In 1974, near the Chinese city of Xi’an in the Shaanxi Province, several local villagers made a tremendous archaeological discovery while digging a well: the Terracotta Army. These clay-based figures, standing in battle formations of thousands in three pits, are the lasting reminders of an ancient civilization more than two millennia old. Every warrior, life-size and sporting unique and distinct facial characteristics, was built to serve the notorious first emperor of China, Qin Xi Huang, in the afterlife. The Terracotta soldiers are organized into various militarized units—foot soldiers, archers, chariot battalions, and armored units.
The Terracotta Army is extremely important to modern archaeology for its insights into the ancient Chinese society of the Qin Dynasty. Much can be learned about the level of technological advancement and the infamous military of Qin Dynasty by studying the distinctive and notable formations of the warriors as well as the weapons and tools found alongside them.
The pits containing the Army provide myriad information regarding the military tactics and formations of units employed by Emperor Qin Xi Huang during his reign.
The presence of an agile and maneuverable vanguard containing chariots, infantry, and the cavalry preceding the main echelon of troops pointed to the idea that military strategists of the past were very much aware of the capricious conditions of the battlefield and relied on mobile units to quickly adapt. Furthermore, the diverse weaponry found with the figures allowed archaeologists to infer that each unit, armed with multiple weapons, evolved to play diverse support roles when necessary, filling in the weak and vulnerable spots of the army during ambushes or sieges.
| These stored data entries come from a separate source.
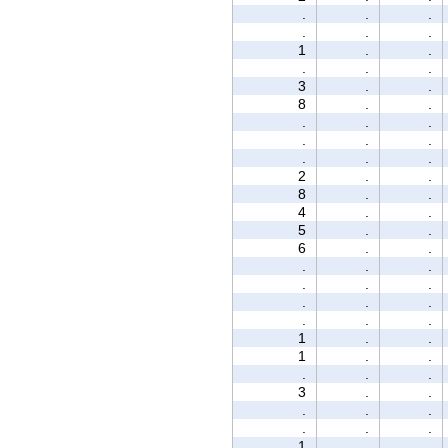
.
.
.
.
.
.
1
.
.
.
.
.
3
.
.
8
.
.
.
.
.
.
.
.
.
.
.
2
.
.
8
.
.
4
.
.
5
.
.
6
.
.
.
.
.
.
.
.
.
.
.
.
.
.
1
.
.
1
.
.
.
.
.
3
.
.
.
.
.
.
.
.
1
.
.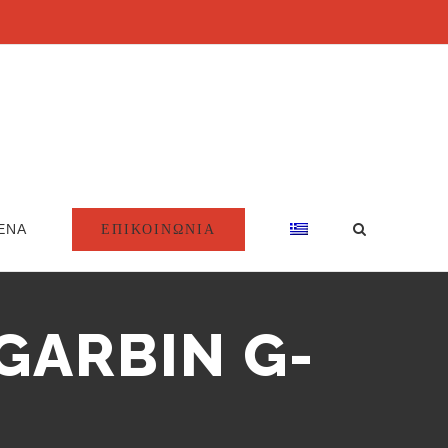
ΕΠΙΚΟΙΝΩΝΙΑ
ΕΝΑ
GARBIN G-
The bronze weapons found with the Terracotta Army also resolved the quandary of whether or not the bronzesmiths of the time mass-produced or individually crafted weapons used by the army. Due to the nature of the size of the massive army and the uniformity of the weapons, it was assumed by many archaeologists that ancient China employed some form of an assembly line.
However, with the help of an X-ray fluoresce spectrometer, archaeologists measured the chemical compositions of some tens of thousands of arrowheads collected from the pits, coming to the conclusion that weapons of the Qin Dynasty were created in multiple workshops individually and debunking the idea that Qin bronzesmiths employed mass-producing assembly lines.
By studying artifacts gathered from the Terracotta Army, modern archaeologists learned much regarding the military and the level of technological advancements of an ancient Chinese society. Through the careful study and the understanding of the Terracotta Army formations and the use of modern-day X-ray fluoresce spectrum imagery, archaeologists gained insights into the military tactics and production methods employed by ancient China under Emperor Qin Xi Huang.